The fumes were sharp and alien. The fluid looked like water. Solvent, he thought. “It’s probably 1,1,1-trichloroethane,” he said. “That’s how it got into the bay.”

“That’s what I believe. I’ll leave it to you to find out and proceed as you see fit. I am not willing to tell the police what I know. Not the Newport Beach Police. Not with a man like Dale Blodgett in charge of toxic waste.”

“How about a federal grand jury?”

“The grander the better, Mr. Weir.”

“Miss Buzzard, you can’t leave that with me. Take it and hide it somewhere safe, but don’t let anyone else handle it. If you want to prove that this was dumped into the bay, you’re going to have to account for the sample. I can’t touch it now. Do you understand?”

She nodded.

“I’m going to ask you a question now that I want you to think about for a minute. The answer is extremely important.”

She snuffed, stiffened her back.

“Did you ever see my sister, Ann, at Cheverton, going out or getting ready to go out on Duty Free? She was blond, tall, pretty — I’m sure you saw her pictures. She may or may not have been with an older woman. Please think.”

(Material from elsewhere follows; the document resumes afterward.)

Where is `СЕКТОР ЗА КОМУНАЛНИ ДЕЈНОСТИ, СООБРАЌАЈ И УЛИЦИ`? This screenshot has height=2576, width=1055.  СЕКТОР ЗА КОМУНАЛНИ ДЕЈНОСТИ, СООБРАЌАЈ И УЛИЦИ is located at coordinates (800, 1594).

Marge blinked and focused her fierce, wet eyes on Weir.

“No. Never.”

“Think again.”

“Never. I don’t forget things. But I do remember this. One day about a month ago, Blodgett had come to see Louis. It was the same evening I saw Louis give him the pouch of money, the day after they’d had the boat out. They were in Louis’s office, talking and laughing. I was watering those miserable geraniums outside his trailer, the ones that he will never stoop to water himself. The following is a rough translation of what I overheard. Louis said, ‘That was a close call last night.’ Blodgett said, ‘She had no idea.’ Louis said, ‘She walked right past the truck when she came in.’ Blodgett said, ‘There’re a dozen trucks in this yard. Don’t sweat it. If it was her mom, then we might have to worry. Virginia’s the one to watch.’ ”

“Virginia?”

“Yes. ‘Virginia’s the one to watch.’ I’m positive. Who is she?”

Weir’s vision had blurred for just a moment, then refocused with remarkable clarity. “Virginia is my mother. Ann’s mother. They’d gone out with Blodgett and Braga on the Toxic Waste patrol. Apparently, Ann tried to go out once alone with them, on a night they were dumping.”

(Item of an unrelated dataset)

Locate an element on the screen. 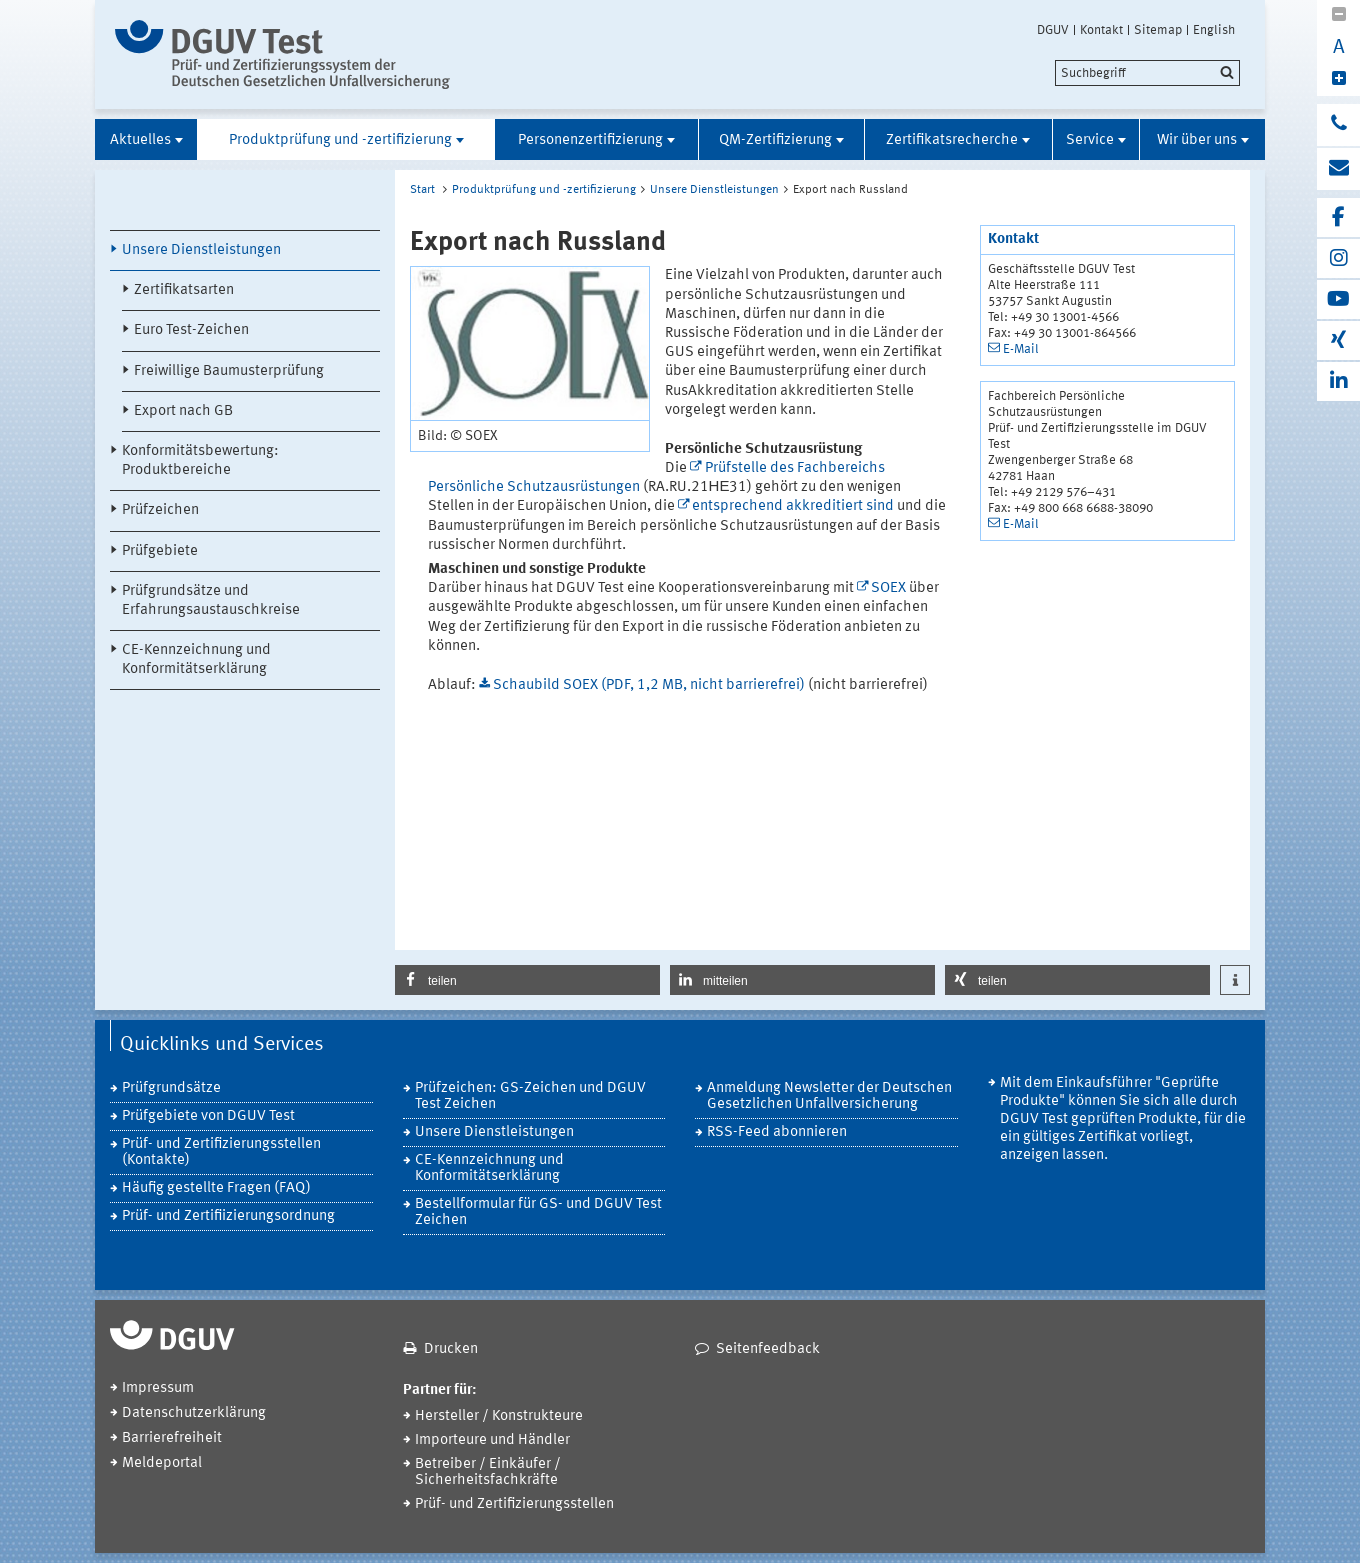  Seitenfeedback is located at coordinates (768, 1349). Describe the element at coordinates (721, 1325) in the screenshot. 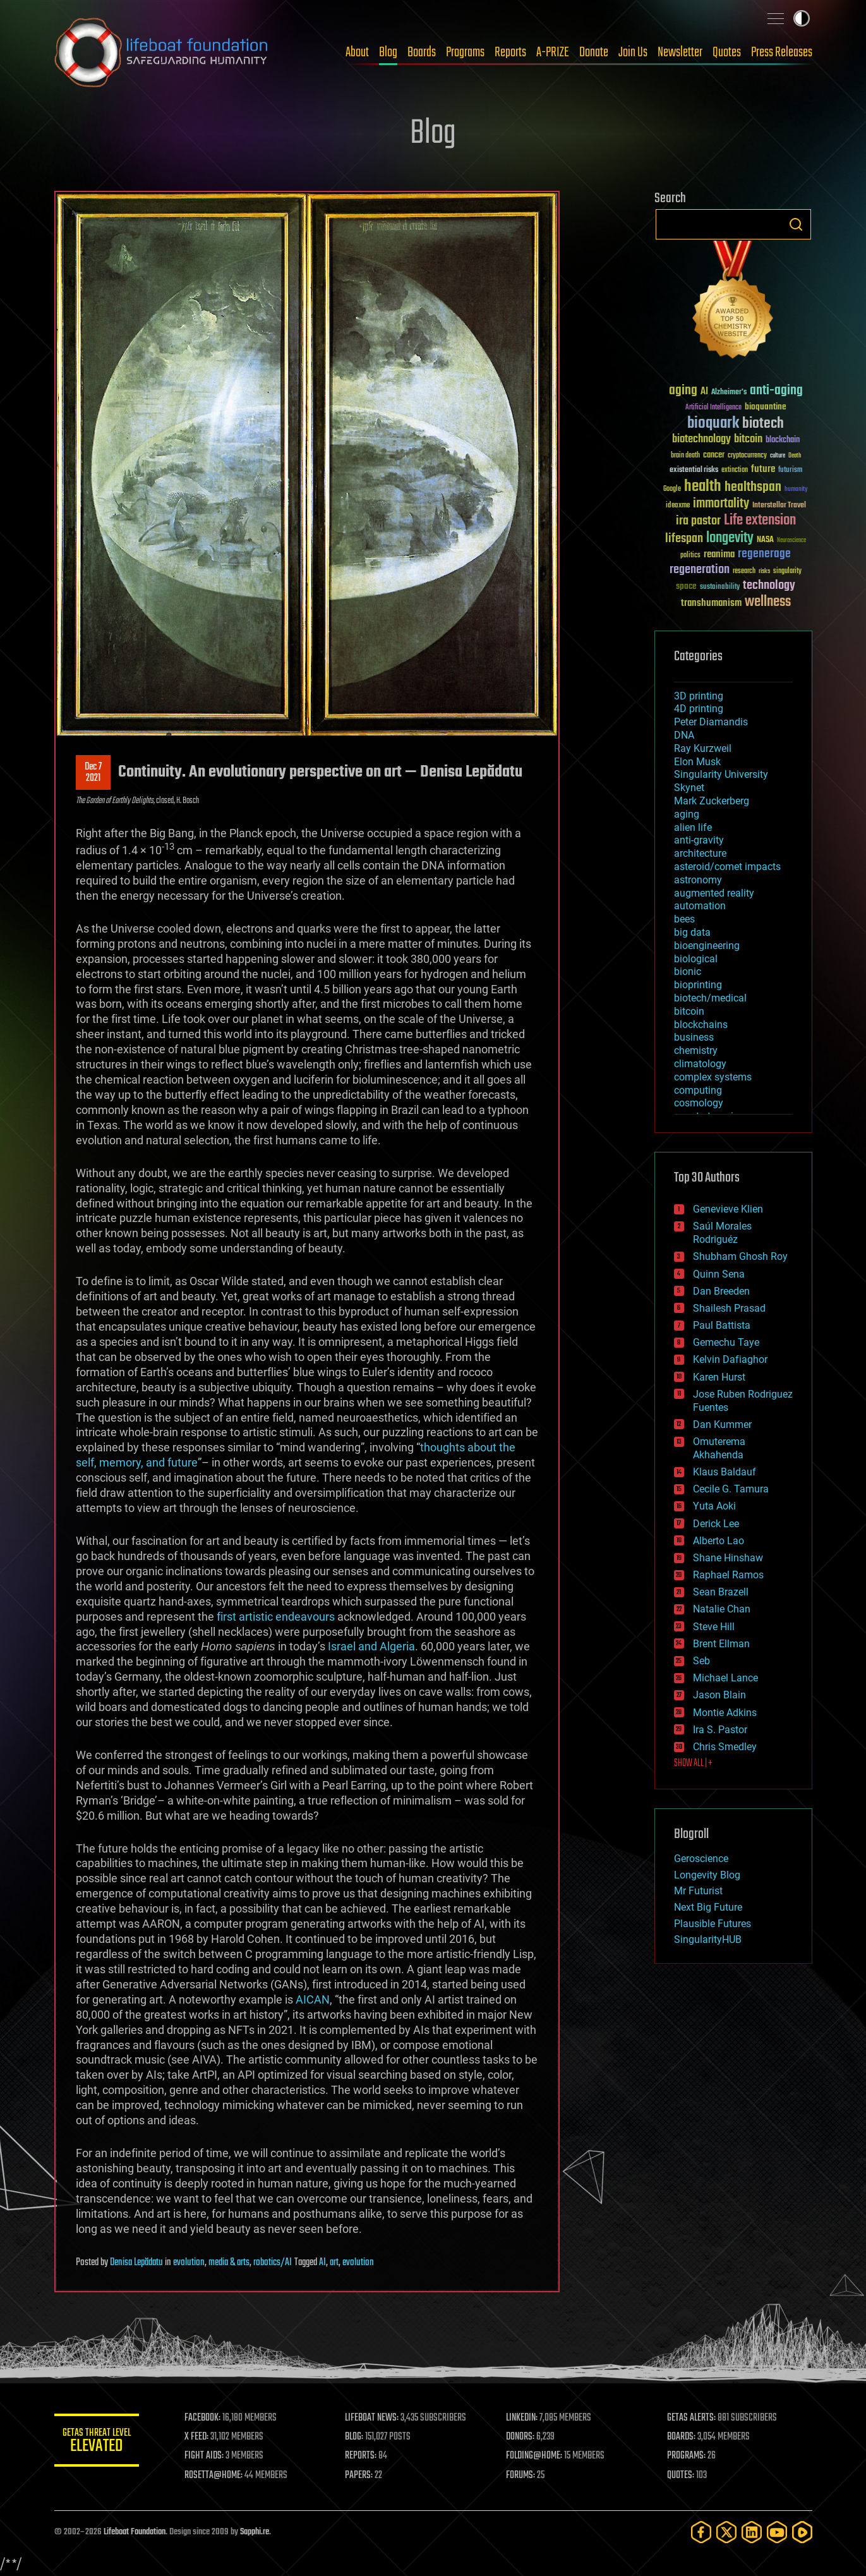

I see `Paul Battista` at that location.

“Oh, my. And now she’s dead.”

Weir stood up. “Don’t do anything for now. As far as you know, everything is fine. Wait until I call you. Do Braga or Blodgett have any idea you know this?”

“I’ve been the model of circumspection for thirty years at Cheverton.”

“You’ve done a good thing, Marge.”

Marge stood, arranged the frilly collar high on her neck, and patted down her skirt. “I feel like Judas must have felt,” she said.

“Judas betrayed Christ,” said Weir. “You’ve just busted a couple of profiteers who might be killers, too.”

“I think I will take a few days off and complete my letter of resignation.”